Halleck sospirò profondamente. Il ragazzo sarebbe certamente morto, là fuori, se una raffica di sabbia l’avesse investito. Gli avrebbe strappato via la carne, corrodendogli le ossa fino a ridurle in briciole. Quella morte falsa, inventata, sarebbe diventata reale. Picchiò il pugno sul palmo aperto dell’altra mano. La tempesta li avrebbe isolati nel sietch. Era ormai impossibile organizzare una ricerca. E l’elettricità statica impediva di lanciare l’allarme.

– I distrans, – disse. Aveva pensato che avrebbero potuto imprimere un messaggio verbale sul sistema nervoso di un pipistrello, facendolo volar via per dare l’allarme.

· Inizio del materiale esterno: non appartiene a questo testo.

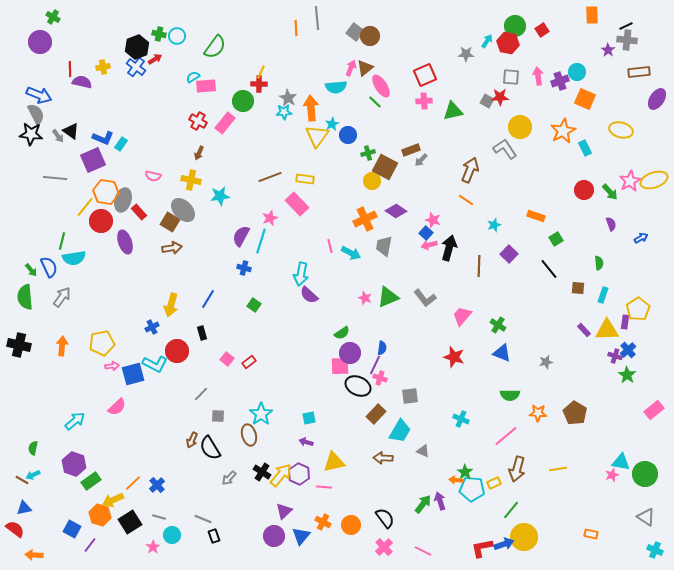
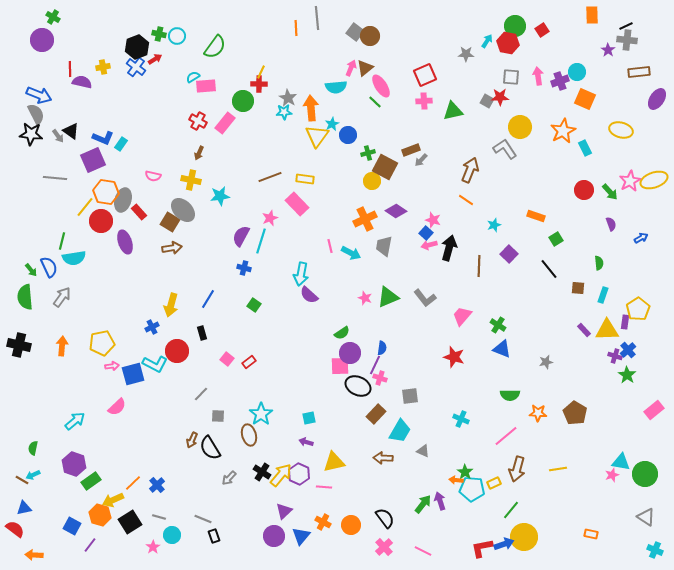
purple circle at (40, 42): moved 2 px right, 2 px up
blue triangle at (502, 353): moved 4 px up
blue square at (72, 529): moved 3 px up
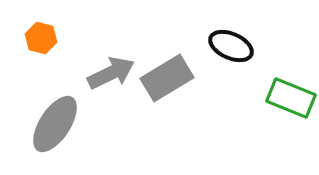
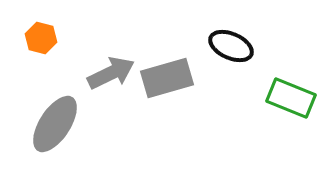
gray rectangle: rotated 15 degrees clockwise
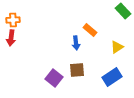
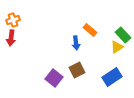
green rectangle: moved 24 px down
orange cross: rotated 16 degrees counterclockwise
brown square: rotated 21 degrees counterclockwise
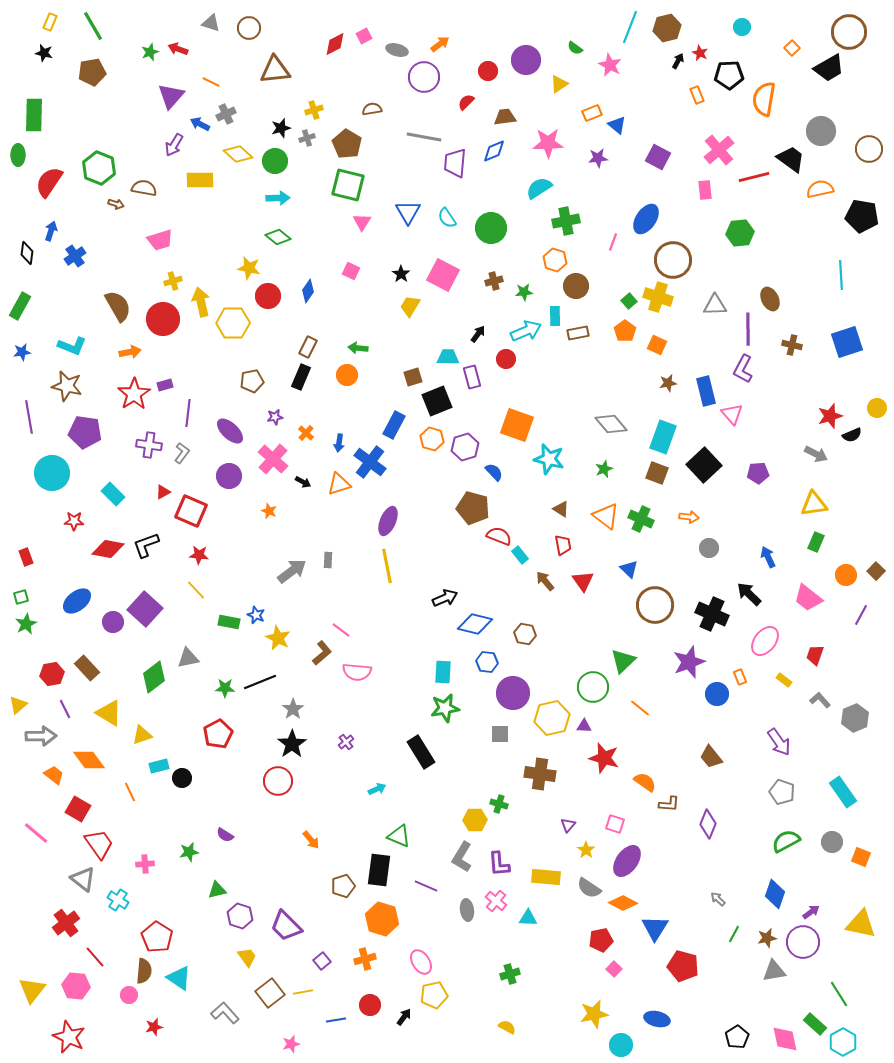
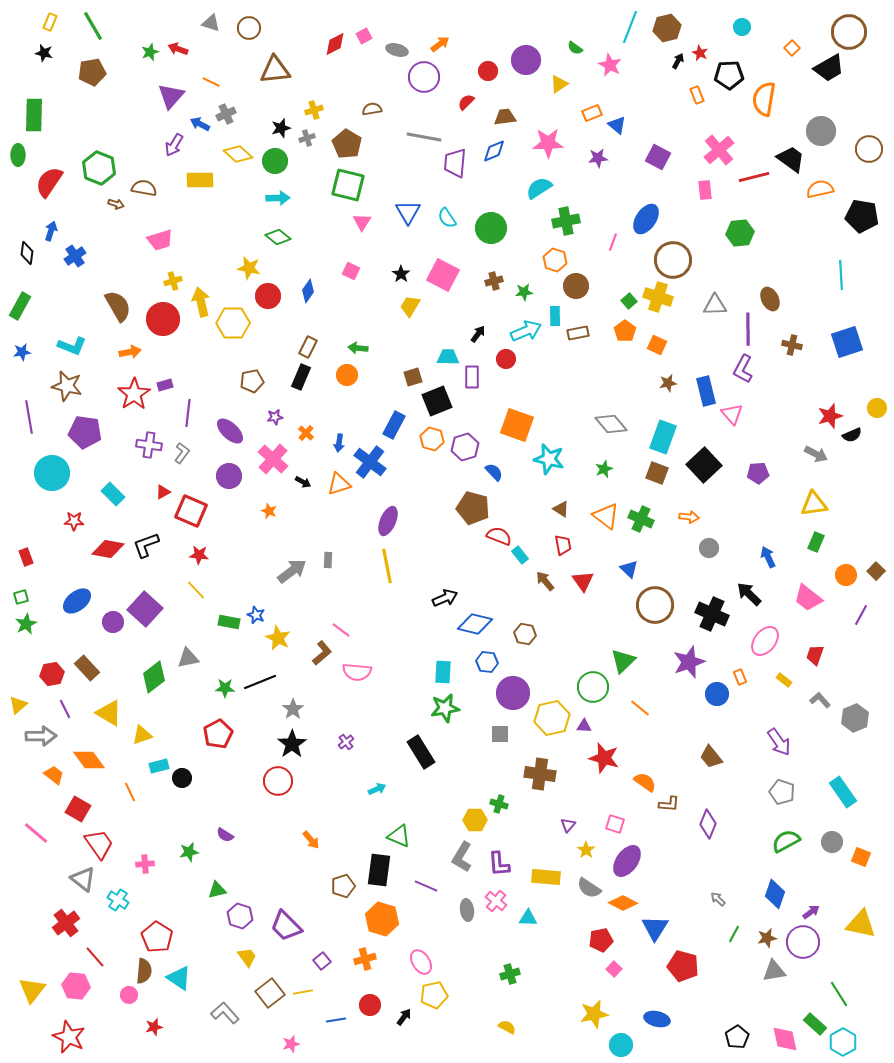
purple rectangle at (472, 377): rotated 15 degrees clockwise
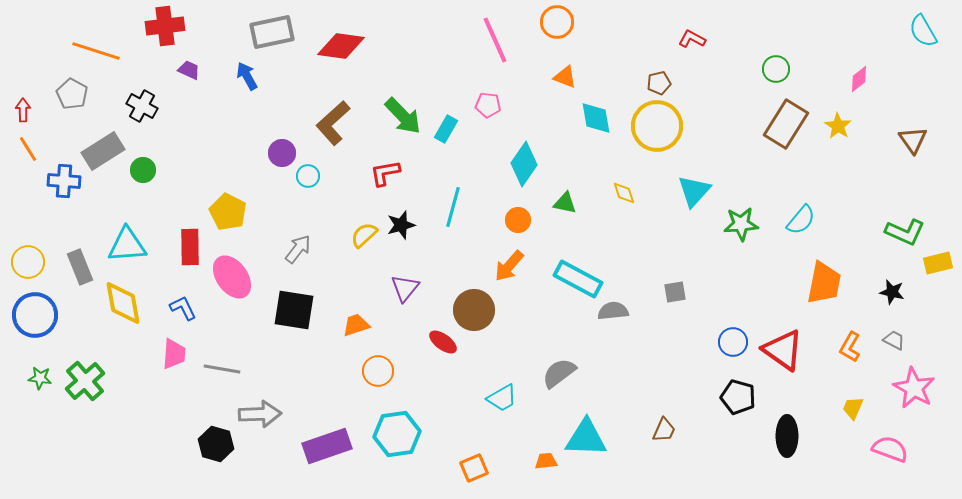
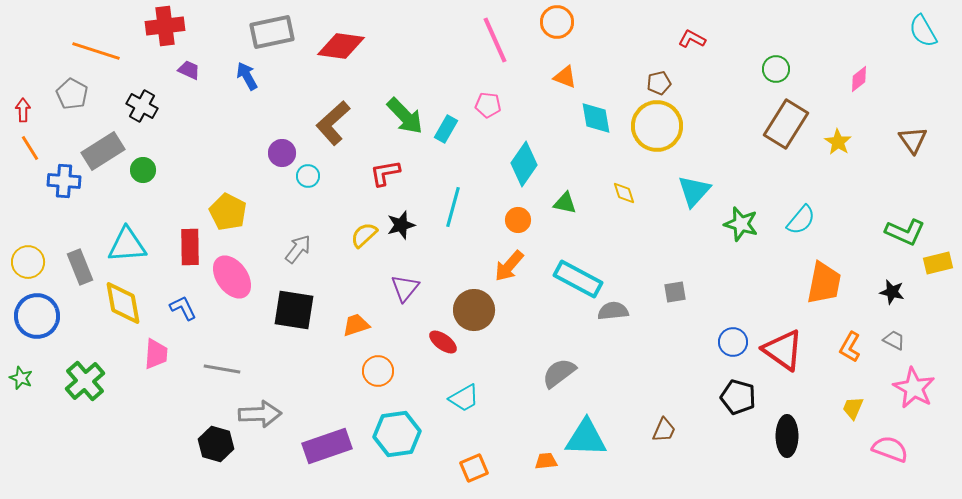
green arrow at (403, 116): moved 2 px right
yellow star at (838, 126): moved 16 px down
orange line at (28, 149): moved 2 px right, 1 px up
green star at (741, 224): rotated 20 degrees clockwise
blue circle at (35, 315): moved 2 px right, 1 px down
pink trapezoid at (174, 354): moved 18 px left
green star at (40, 378): moved 19 px left; rotated 15 degrees clockwise
cyan trapezoid at (502, 398): moved 38 px left
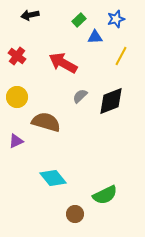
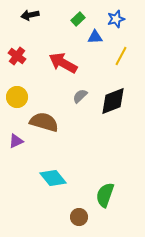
green rectangle: moved 1 px left, 1 px up
black diamond: moved 2 px right
brown semicircle: moved 2 px left
green semicircle: rotated 135 degrees clockwise
brown circle: moved 4 px right, 3 px down
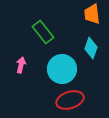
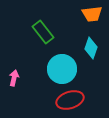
orange trapezoid: rotated 90 degrees counterclockwise
pink arrow: moved 7 px left, 13 px down
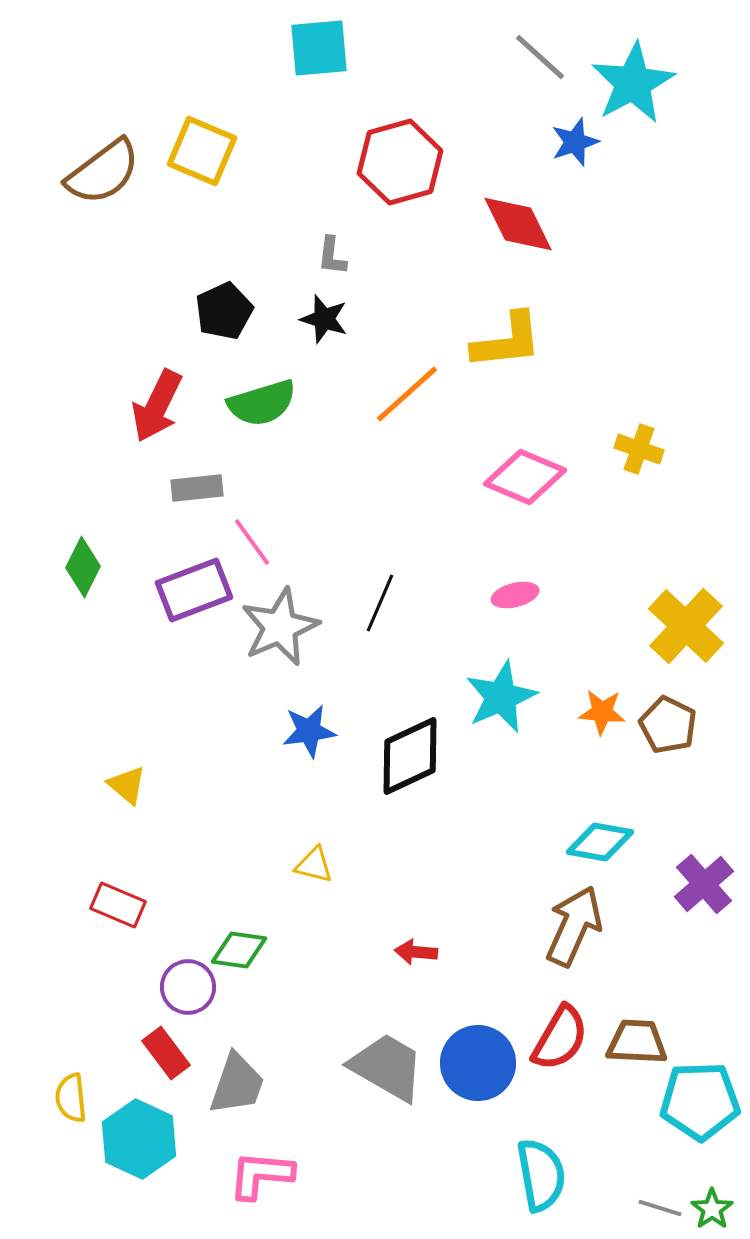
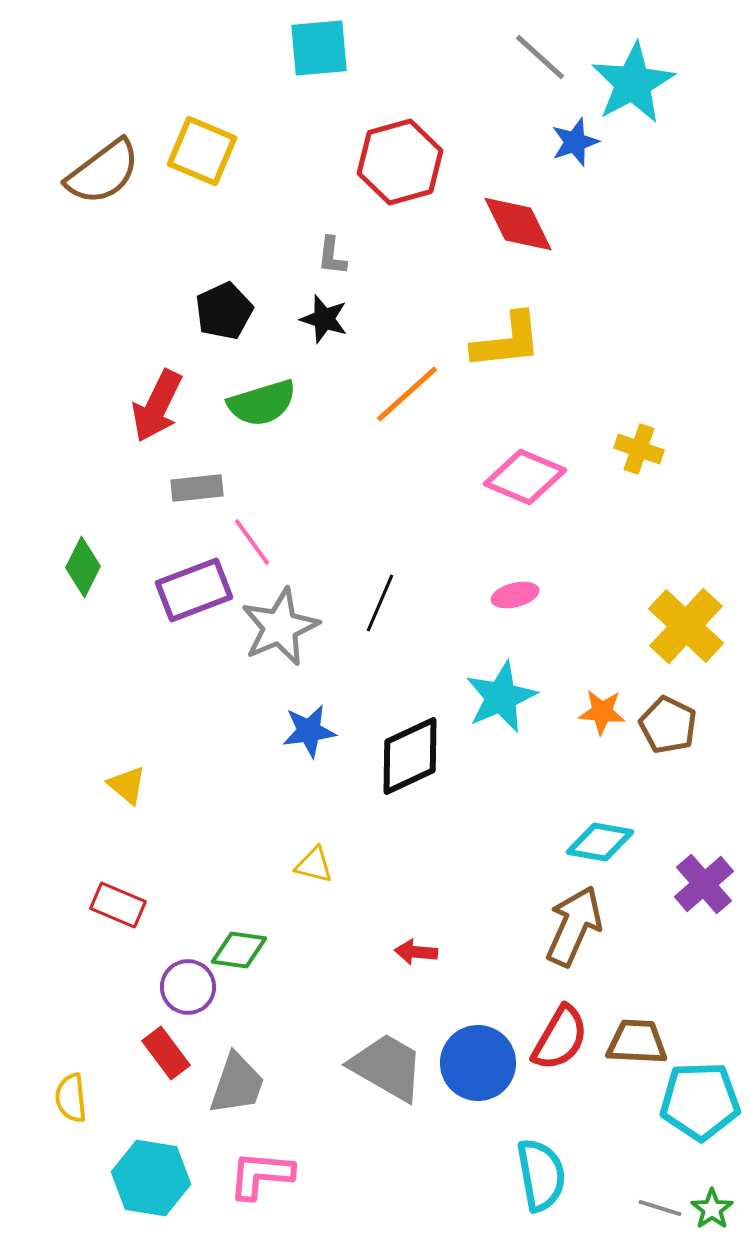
cyan hexagon at (139, 1139): moved 12 px right, 39 px down; rotated 16 degrees counterclockwise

Namri scosse la testa: – I pipistrelli non volano nella tempesta. Sì, uomo. Essi sono molto più pratici di noi. Si rintaneranno fra i dirupi finché la tempesta non sarà passata. Meglio aspettare che il contatto con i satelliti sia ripristinato. Poi potremo uscire a cercare i suoi resti.

– Non li troveremo, se ha preso con sé un fremkit e si è scavato un rifugio nella sabbia, – esclamò Sabiha.

Imprecando fra i denti, Halleck si girò di scatto e a lunghi passi uscì fuori dalla cella.